In reporting its half-year performance today, Mpact attributed the results mainly to a favourable sales mix and improved productivity.
Basic underlying earnings per share improved by 19.2% to 91.8 cents per share compared the same period last year. Mpact said this was a result of the increase in operating profit and unchanged finance costs. The Board of Mpact has declared an interim gross cash dividend of 26 cents per ordinary share, up 18.2% on the prior period’s interim dividend.
Mpact also announced today that it has entered into an agreement with the Industrial Development Corporation (IDC) to build a state-of-the-art polyethylene terephthalate (PET) recycling plant in Gauteng. The plant is due to be commissioned during the second half of 2015 at a total investment cost of R350 million. The business will be held in a newly-formed company, Mpact Polymers (Pty) Ltd, in which Mpact holds 79% and the IDC 21%.
The Group said that the trading environment in its first half was characterised by subdued GDP and consumer spending growth. A decline in fruit exports resulted in a reduced demand for fruit packaging. Further, escalation in input costs was above inflation, driven by rand depreciation, administered prices and wage settlements.

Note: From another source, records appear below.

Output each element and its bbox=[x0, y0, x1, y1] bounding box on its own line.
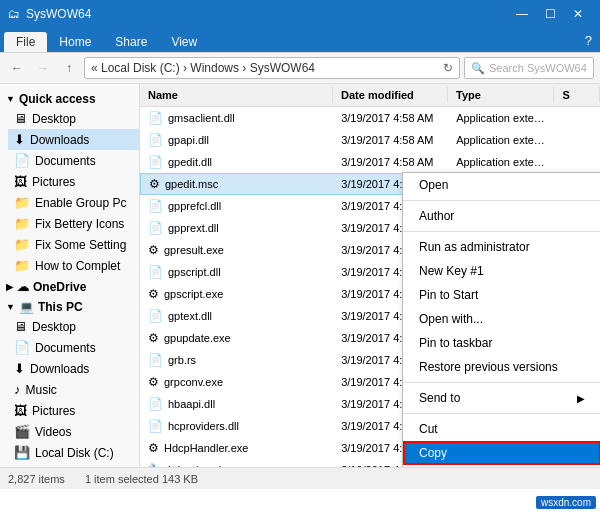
file-icon: 📄 bbox=[148, 265, 163, 279]
context-menu-separator bbox=[403, 382, 600, 383]
sidebar-item-how-to-complet[interactable]: 📁How to Complet bbox=[8, 255, 139, 276]
file-name: gpedit.msc bbox=[165, 178, 218, 190]
address-bar: ← → ↑ « Local Disk (C:) › Windows › SysW… bbox=[0, 53, 600, 84]
sidebar-item-pc-desktop[interactable]: 🖥Desktop bbox=[8, 316, 139, 337]
tab-home[interactable]: Home bbox=[47, 32, 103, 52]
maximize-button[interactable]: ☐ bbox=[536, 0, 564, 28]
file-date: 3/19/2017 4:58 AM bbox=[333, 112, 448, 124]
header-date[interactable]: Date modified bbox=[333, 87, 448, 103]
back-button[interactable]: ← bbox=[6, 57, 28, 79]
sidebar-item-documents[interactable]: 📄Documents bbox=[8, 150, 139, 171]
header-size[interactable]: S bbox=[554, 87, 600, 103]
address-path[interactable]: « Local Disk (C:) › Windows › SysWOW64 ↻ bbox=[84, 57, 460, 79]
sidebar-item-pc-downloads[interactable]: ⬇Downloads bbox=[8, 358, 139, 379]
up-button[interactable]: ↑ bbox=[58, 57, 80, 79]
help-icon[interactable]: ? bbox=[585, 33, 592, 48]
file-icon: 📄 bbox=[148, 155, 163, 169]
item-count: 2,827 items bbox=[8, 473, 65, 485]
file-type: Application extens... bbox=[448, 112, 554, 124]
file-name: grpconv.exe bbox=[164, 376, 223, 388]
sidebar-item-pictures[interactable]: 🖼Pictures bbox=[8, 171, 139, 192]
sidebar-item-desktop[interactable]: 🖥Desktop bbox=[8, 108, 139, 129]
tab-share[interactable]: Share bbox=[103, 32, 159, 52]
close-button[interactable]: ✕ bbox=[564, 0, 592, 28]
tab-view[interactable]: View bbox=[159, 32, 209, 52]
sidebar: ▼ Quick access 🖥Desktop⬇Downloads📄Docume… bbox=[0, 84, 140, 467]
sidebar-item-downloads[interactable]: ⬇Downloads bbox=[8, 129, 139, 150]
file-name: gptext.dll bbox=[168, 310, 212, 322]
context-menu-item-copy[interactable]: Copy bbox=[403, 441, 600, 465]
sidebar-item-pc-local-disk--c:-[interactable]: 💾Local Disk (C:) bbox=[8, 442, 139, 463]
this-pc-label: This PC bbox=[38, 300, 83, 314]
drive-icon: ♪ bbox=[14, 382, 21, 397]
sidebar-item-pc-music[interactable]: ♪Music bbox=[8, 379, 139, 400]
drive-icon: 💾 bbox=[14, 445, 30, 460]
context-menu-item-pin-to-start[interactable]: Pin to Start bbox=[403, 283, 600, 307]
file-icon: 📄 bbox=[148, 221, 163, 235]
file-name: HdcpHandler.exe bbox=[164, 442, 248, 454]
file-name: hdwwiz.cpl bbox=[168, 464, 221, 468]
table-row[interactable]: 📄 gpapi.dll 3/19/2017 4:58 AM Applicatio… bbox=[140, 129, 600, 151]
quick-access-section[interactable]: ▼ Quick access bbox=[0, 88, 139, 108]
ribbon: File Home Share View ? bbox=[0, 28, 600, 53]
quick-access-items: 🖥Desktop⬇Downloads📄Documents🖼Pictures📁En… bbox=[0, 108, 139, 276]
search-placeholder: Search SysWOW64 bbox=[489, 62, 587, 74]
header-type[interactable]: Type bbox=[448, 87, 554, 103]
sidebar-item-enable-group-pc[interactable]: 📁Enable Group Pc bbox=[8, 192, 139, 213]
sidebar-item-fix-some-setting[interactable]: 📁Fix Some Setting bbox=[8, 234, 139, 255]
context-menu-item-author[interactable]: Author bbox=[403, 204, 600, 228]
file-name: gpprefcl.dll bbox=[168, 200, 221, 212]
table-row[interactable]: 📄 gmsaclient.dll 3/19/2017 4:58 AM Appli… bbox=[140, 107, 600, 129]
sidebar-item-pc-pictures[interactable]: 🖼Pictures bbox=[8, 400, 139, 421]
computer-icon: 💻 bbox=[19, 300, 34, 314]
search-box[interactable]: 🔍 Search SysWOW64 bbox=[464, 57, 594, 79]
sidebar-item-pc-videos[interactable]: 🎬Videos bbox=[8, 421, 139, 442]
context-menu-item-new-key-#1[interactable]: New Key #1 bbox=[403, 259, 600, 283]
file-name: gpupdate.exe bbox=[164, 332, 231, 344]
folder-icon: 📄 bbox=[14, 153, 30, 168]
file-header: Name Date modified Type S bbox=[140, 84, 600, 107]
minimize-button[interactable]: — bbox=[508, 0, 536, 28]
main-area: ▼ Quick access 🖥Desktop⬇Downloads📄Docume… bbox=[0, 84, 600, 467]
sidebar-item-fix-bettery-icons[interactable]: 📁Fix Bettery Icons bbox=[8, 213, 139, 234]
drive-icon: 🖥 bbox=[14, 319, 27, 334]
file-icon: 📄 bbox=[148, 111, 163, 125]
drive-icon: 🖼 bbox=[14, 403, 27, 418]
folder-icon: 🖥 bbox=[14, 111, 27, 126]
drive-icon: 🎬 bbox=[14, 424, 30, 439]
chevron-down-icon-pc: ▼ bbox=[6, 302, 15, 312]
chevron-right-icon: ▶ bbox=[6, 282, 13, 292]
file-name: gpapi.dll bbox=[168, 134, 209, 146]
header-name[interactable]: Name bbox=[140, 87, 333, 103]
file-icon: 📄 bbox=[148, 199, 163, 213]
context-menu-item-run-as-administrator[interactable]: Run as administrator bbox=[403, 235, 600, 259]
search-icon: 🔍 bbox=[471, 62, 485, 75]
file-icon: 📄 bbox=[148, 419, 163, 433]
sidebar-item-pc-documents[interactable]: 📄Documents bbox=[8, 337, 139, 358]
context-menu-item-open[interactable]: Open bbox=[403, 173, 600, 197]
context-menu-item-send-to[interactable]: Send to▶ bbox=[403, 386, 600, 410]
drive-icon: 📄 bbox=[14, 340, 30, 355]
file-name: gpedit.dll bbox=[168, 156, 212, 168]
context-menu-item-restore-previous-versions[interactable]: Restore previous versions bbox=[403, 355, 600, 379]
onedrive-label: OneDrive bbox=[33, 280, 86, 294]
this-pc-section[interactable]: ▼ 💻 This PC bbox=[0, 296, 139, 316]
window-title: SysWOW64 bbox=[26, 7, 91, 21]
refresh-icon[interactable]: ↻ bbox=[443, 61, 453, 75]
ribbon-tabs: File Home Share View ? bbox=[0, 28, 600, 52]
folder-icon: 📁 bbox=[14, 195, 30, 210]
folder-icon: 📁 bbox=[14, 237, 30, 252]
table-row[interactable]: 📄 gpedit.dll 3/19/2017 4:58 AM Applicati… bbox=[140, 151, 600, 173]
context-menu-item-open-with...[interactable]: Open with... bbox=[403, 307, 600, 331]
context-menu-item-cut[interactable]: Cut bbox=[403, 417, 600, 441]
file-type: Application extens... bbox=[448, 134, 554, 146]
forward-button[interactable]: → bbox=[32, 57, 54, 79]
file-icon: ⚙ bbox=[148, 287, 159, 301]
tab-file[interactable]: File bbox=[4, 32, 47, 52]
file-icon: 📄 bbox=[148, 353, 163, 367]
file-name: gpresult.exe bbox=[164, 244, 224, 256]
file-icon: ⚙ bbox=[148, 375, 159, 389]
this-pc-items: 🖥Desktop📄Documents⬇Downloads♪Music🖼Pictu… bbox=[0, 316, 139, 463]
context-menu-item-pin-to-taskbar[interactable]: Pin to taskbar bbox=[403, 331, 600, 355]
onedrive-section[interactable]: ▶ ☁ OneDrive bbox=[0, 276, 139, 296]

Mpact reported that higher average selling prices only partially offset raw material and distribution cost increases, leading to a decline in gross margin when compared to the same period in 2013. External sales volume grew 1.8% during the period.
Improved productivity and fixed cost saving across the Group helped to improve the operating profit margin to 6.8% from 6.7% in the comparable prior period.

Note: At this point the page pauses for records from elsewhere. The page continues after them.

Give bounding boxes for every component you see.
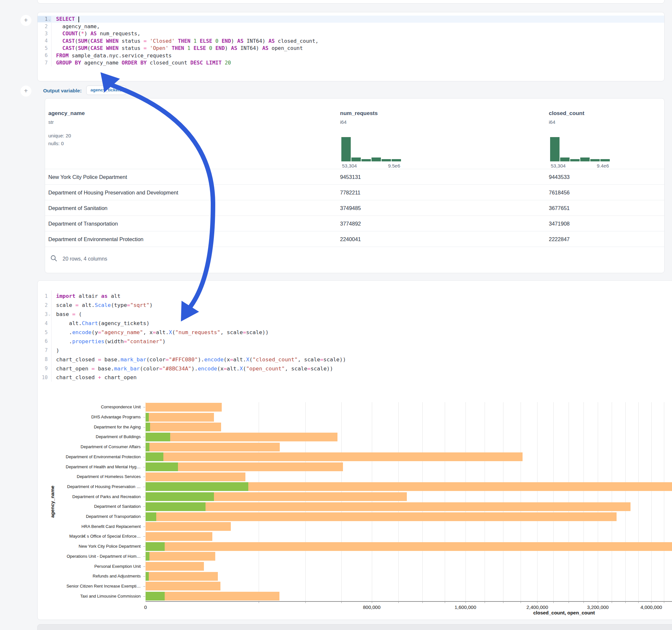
gridline xyxy=(521,402,521,601)
bar-closed_count xyxy=(146,413,214,421)
y-axis-label: Refunds and Adjustments xyxy=(39,574,141,579)
table-row[interactable]: Department of Housing Preservation and D… xyxy=(45,185,664,200)
code-line[interactable]: 1⌄SELECT xyxy=(38,16,664,23)
code-line[interactable]: 7GROUP BY agency_name ORDER BY closed_co… xyxy=(38,59,664,66)
y-axis-label: HRA Benefit Card Replacement xyxy=(39,524,141,529)
bar-open_count xyxy=(146,512,156,521)
table-cell: 3677651 xyxy=(549,200,570,216)
code-line[interactable]: 4 CAST(SUM(CASE WHEN status = 'Closed' T… xyxy=(38,37,664,44)
sql-code-editor[interactable]: 1⌄SELECT 2 agency_name,3 COUNT(*) AS num… xyxy=(38,16,664,67)
bar-closed_count xyxy=(146,542,672,551)
line-number: 6 xyxy=(38,52,51,58)
column-header-closed_count[interactable]: closed_counti6453,3049.4e6 xyxy=(549,98,672,169)
y-axis-label: DHS Advantage Programs xyxy=(39,414,141,419)
gridline xyxy=(569,402,569,601)
column-stat: unique: 20 xyxy=(48,133,71,138)
y-tick xyxy=(143,566,145,567)
output-variable-label: Output variable: xyxy=(43,88,82,94)
histogram-min-label: 53,304 xyxy=(551,163,566,169)
table-row[interactable]: Department of Transportation377489234719… xyxy=(45,216,664,232)
y-tick xyxy=(143,576,145,577)
y-tick xyxy=(143,447,145,447)
code-text: GROUP BY agency_name ORDER BY closed_cou… xyxy=(51,59,231,66)
bar-open_count xyxy=(146,422,150,431)
y-tick xyxy=(143,497,145,497)
column-type: i64 xyxy=(549,119,555,125)
table-cell: 7782211 xyxy=(340,185,360,200)
bar-closed_count xyxy=(146,522,231,531)
histogram-bar xyxy=(371,158,381,162)
table-cell: Department of Transportation xyxy=(48,216,118,232)
code-text: agency_name, xyxy=(51,23,100,29)
bar-open_count xyxy=(146,462,178,471)
line-number: 2 xyxy=(38,24,51,29)
bar-closed_count xyxy=(146,592,280,601)
table-cell: New York City Police Department xyxy=(48,169,127,185)
code-line[interactable]: 6FROM sample_data.nyc.service_requests xyxy=(38,52,664,59)
output-variable-chip[interactable]: agency_tickets xyxy=(86,86,126,95)
column-header-agency_name[interactable]: agency_namestrunique: 20nulls: 0 xyxy=(48,98,256,169)
gridline xyxy=(259,402,259,601)
fold-toggle-icon[interactable]: ⌄ xyxy=(48,17,51,21)
y-tick xyxy=(143,596,145,597)
code-line[interactable]: 3 COUNT(*) AS num_requests, xyxy=(38,30,664,37)
code-line[interactable]: 5 CAST(SUM(CASE WHEN status = 'Open' THE… xyxy=(38,45,664,52)
histogram-bar xyxy=(550,137,559,162)
y-axis-label: Department of Sanitation xyxy=(39,504,141,509)
bar-closed_count xyxy=(146,582,220,590)
histogram-bar xyxy=(352,158,361,162)
gridline xyxy=(423,402,423,601)
bar-closed_count xyxy=(146,453,523,461)
bar-open_count xyxy=(146,542,165,551)
gridline xyxy=(625,402,626,601)
row-column-count: 20 rows, 4 columns xyxy=(63,256,107,262)
search-icon[interactable] xyxy=(50,255,57,263)
y-axis-line xyxy=(146,402,146,601)
column-header-num_requests[interactable]: num_requestsi6453,3049.5e6 xyxy=(340,98,548,169)
table-cell: Department of Sanitation xyxy=(48,200,107,216)
bar-open_count xyxy=(146,482,248,491)
histogram-bar xyxy=(600,159,610,162)
bar-closed_count xyxy=(146,512,617,521)
bar-open_count xyxy=(146,552,149,561)
code-text: SELECT xyxy=(51,16,79,22)
x-axis-label: 1,600,000 xyxy=(455,604,476,610)
histogram-bar xyxy=(590,159,600,162)
next-cell-edge xyxy=(37,624,672,630)
table-row[interactable]: Department of Environmental Protection22… xyxy=(45,231,664,247)
line-number: 3 xyxy=(38,31,51,37)
table-row[interactable]: Department of Sanitation37494853677651 xyxy=(45,200,664,216)
x-axis-label: 4,000,000 xyxy=(641,604,662,610)
table-row[interactable]: New York City Police Department945313194… xyxy=(45,169,664,185)
add-cell-button[interactable]: + xyxy=(20,15,31,26)
y-axis-label: Operations Unit - Department of Hom… xyxy=(39,554,141,559)
bar-closed_count xyxy=(146,532,212,541)
bar-open_count xyxy=(146,502,206,511)
plus-icon: + xyxy=(24,87,28,94)
histogram-min-label: 53,304 xyxy=(342,163,357,169)
sql-cell[interactable]: 1⌄SELECT 2 agency_name,3 COUNT(*) AS num… xyxy=(37,12,665,81)
histogram-bar xyxy=(341,137,351,162)
gridline xyxy=(664,402,664,601)
gridline xyxy=(503,402,503,601)
column-name: closed_count xyxy=(549,110,584,117)
table-cell: 9443533 xyxy=(549,169,570,185)
code-line[interactable]: 2 agency_name, xyxy=(38,23,664,30)
x-axis-label: 800,000 xyxy=(363,604,381,610)
result-table-panel: agency_namestrunique: 20nulls: 0num_requ… xyxy=(45,98,665,273)
table-cell: 2240041 xyxy=(340,232,361,247)
x-axis-line xyxy=(146,601,672,602)
table-cell: 7618456 xyxy=(549,185,570,200)
bar-open_count xyxy=(146,572,149,581)
table-cell: 3471908 xyxy=(549,216,570,232)
code-text: CAST(SUM(CASE WHEN status = 'Open' THEN … xyxy=(51,45,303,51)
histogram-bar xyxy=(560,158,570,162)
gridline xyxy=(372,402,372,601)
gridline xyxy=(583,402,584,601)
gridline xyxy=(553,402,554,601)
add-cell-button[interactable]: + xyxy=(20,86,31,97)
previous-cell-edge xyxy=(37,0,665,4)
column-histogram xyxy=(341,137,402,162)
x-axis-label: 2,400,000 xyxy=(526,604,548,610)
python-cell[interactable]: 1import altair as alt2scale = alt.Scale(… xyxy=(37,280,672,620)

Return on Capital Employed (ROCE), a key performance measure for Mpact, improved to 16.9% compared to 15.5% in the same period last year.
The R765-million upgrade of the Felixton paper mill, announced in March 2014, and which is due to be completed in 2017, progressed according to plan during the period under review.
Mpact improved its B-BBEE status from a Level 6 at 31 December 2013 to Level 5 as of March 2014.
In the Paper business, Mpact said revenue for the period was up 14.2% to R2.9 billion with external sales volume growth of 2.1%. Detpak SA, the business acquired in September 2013 contributed 0.9% to external sales volume growth. Underlying operating profit increased by 11.7% to R280.7 million (June 2013: R251.3 million). Productivity improvements resulting from recent investments in the Corrugated business, as well as fixed cost savings across the Paper business, partially offset the under-recovery of increased raw material costs.
In the Plastics business, revenue increased by 10.4% to R1.1 billion due to higher average selling prices. Sales volumes measured in tons were in line with the comparable prior period, with good volume growth in bins and crates offset by a decline in certain products in the FMCG business due to rationalisation.
Underlying operating profit increased by 28.0% to R43.9 million (June 2013: R34.3 million) with margins increasing to 4.1% from 3.5% as a result of a more favourable product mix and management of fixed costs.
The Group’s net debt at 30 June 2014 was R1.4 billion, a decrease of R76 million from 30 June 2013. Average net debt was 4.4% lower than the comparable prior period with gearing of 32.5% (June 2013: 35.6%)
To meet changing operational requirements and to remain competitive within the Mpact Plastics FMCG business, agreement has been reached with all affected parties to close the converting factory situated in Robertville, Gauteng and relocate certain plant to other Plastics operations. The closure is expected to be completed by the end of the 2014 financial year at an estimated non-recurring cost of R23 million, which will be accounted for in the second half.
The direct financial cost of the four-week-long industrywide strike that affected six plastics converting operations during July is estimated to be R20 million, which may be partly recovered during the balance of the year.
Comment on the first half by Bruce Strong, chief executive officer of Mpact Limited: “Mpact’s results for the first half of 2014 reflect the Group’s resilience, established market positions and the benefits derived from investments made over past years to improve productivity.
“We continue to identify investment opportunities that offer the prospect of enhanced shareholder returns while meeting our other strategic objectives.
“In the second half of 2014 we expect a significant challenge to recover cost inflation while economic growth remains modest. Despite this we remain confident in our strategy, well established market positions and ability to generate shareholder returns.”